Where do you see the authors? All I'm seeing is:

>Anonymous authors

>Paper under double-blind review

titanomachy•2mo ago

Yeah WTF? Both authors and reviewers are hidden. Is this comment just an attempt to whip up racist fervor?

nyc_data_geek1•2mo ago

Don't understand why you're being downvoted, here.

Dylan16807•2mo ago

Because the second sentence is inflammatory.

The side comment is right, it's about low versus high trust societies. Even if GP made a mistake on which names are relevant, they're not being racist about it.

titanomachy•2mo ago

Yes, on looking more closely it’s possible that they made an honest mistake.

nyc_data_geek1•1mo ago

In that case, the edit button exists. It seems rather late in the day to be erring on the side of the benefit of the doubt in every case, for things like this. Much of the population is unabashedly, vociferously, aggressively racist and proud of it, these days.

Dylan16807•1mo ago

> In that case, the edit button exists. It seems rather late in the day to be erring on the side of the benefit of the doubt

The edit button exists for 2 hours and this is not a person that frequently comments.

> That's one opinion. Here's another - they were waiting with their commentary locked and loaded, and failed to even read the source material in any detail before unloading it.

Well almost a day later they replied "you can google the papers and find the arxiv articles where the authors are listed". Unless that is a blatant lie, it seems like a pretty good reason to think they're using good-faith and non-racist reasoning here.

nyc_data_geek1•2mo ago

That's one opinion. Here's another - they were waiting with their commentary locked and loaded, and failed to even read the source material in any detail before unloading it.

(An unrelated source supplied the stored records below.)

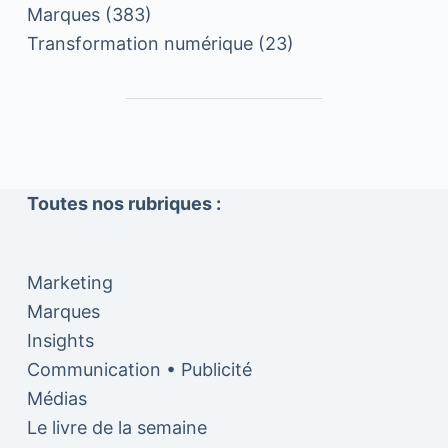
Marques
(383)
Transformation numérique
(23)
Toutes nos rubriques :
Marketing
Marques
Insights
Communication • Publicité
Médias
Le livre de la semaine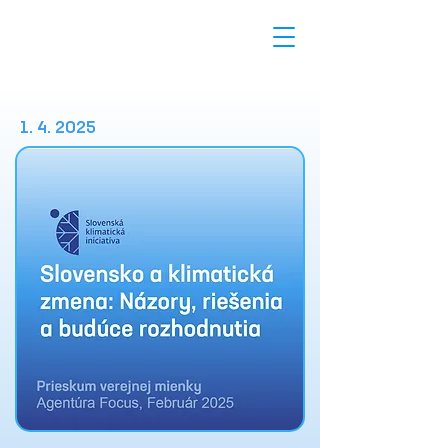
1. 4. 2025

They're making broad assertions about specific societies, when those assertions are in this instance in no way related to TFA.

sureMan6•2mo ago

Either op mistakes the hallucinated citations for the authors (most likely, although there's almost no "middle eastern names" among them) Or he checked some that do have the names listed (I found 4, all had either Chinese names or "western" names) Anyway the great majority of papers (good or bad) I've seen have Indian or Chinese names attached, attributing bad papers to brown people having an inferior culture is just blatantly racist

stainablesteel•2mo ago

you can google the papers and find the arxiv articles where the authors are listed

Aeglaecia•2mo ago

im not sure if you are gonna get downvoted so im sticking a limb out to cop any potential collateral damage in the name of finding out whether the common inhabitant of this forum considers the idea of low trust vs high trust societies to be inherently racist

CoastalCoder•2mo ago

I think it's an interesting question. Whether or not it can be discussed well here isn't so obvious.

nyc_data_geek1•2mo ago

What are you people talking about. Have you even looked at the article?

The names of the Asian/Indian people GP is referring to, are explicitly stated to be hallucinations in the article. So, high vs low trust society questions aside, the entire assertion here is explicitly wrong. These are not authors submitting hallucinated content, these are fictitious authors who are themselves hallucinations.

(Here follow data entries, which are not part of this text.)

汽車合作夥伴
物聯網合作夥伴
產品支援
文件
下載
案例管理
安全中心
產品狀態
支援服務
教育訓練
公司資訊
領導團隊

You are making up a guy to get mad at

mrwrong•2mo ago

in general, if the question is "can I divide this heterogenous population into two mutually exclusive groups based on fuzzy subjective criteria" the answer is... no

zsdfgyu•2mo ago

This sort of behavior is not limited to researchers from those cultures. One of the highest profile academic frauds to date was from a German. Look up the Schön scandal.

throw10920•2mo ago

> these are cultures where they think this kind of behavior is actually acceptable, they would assume it's the fault of the journal for accepting the paper. they don't see the loss of reputation to be a personal scar because they instead attribute blame to the game.

I have a relative who lived in a country in the East for several years, and he says that this is just factually true.

The vast majority of people who disagree with this statement have never actually lived in these cultures. They just hallucinate that they have because they want that statement to be false so badly.

...but, simultaneously, I'm also not seeing where you see the authors of the papers - I only see hallucitation authors. e.g. at the link for the first paper submission (https://openreview.net/forum?id=WPgaGP4sVS), there doesn't appear to be any authors listed. Are you confusing the hallucinated citation authors with the primary paper authors?

In that case, I would expect Eastern authors to be over-represented, because they just publish a lot more.

ssivark•2mo ago

PSA: Please note that the names are hallucinated author lists part of the hallucinated citations, and not names of offending authors.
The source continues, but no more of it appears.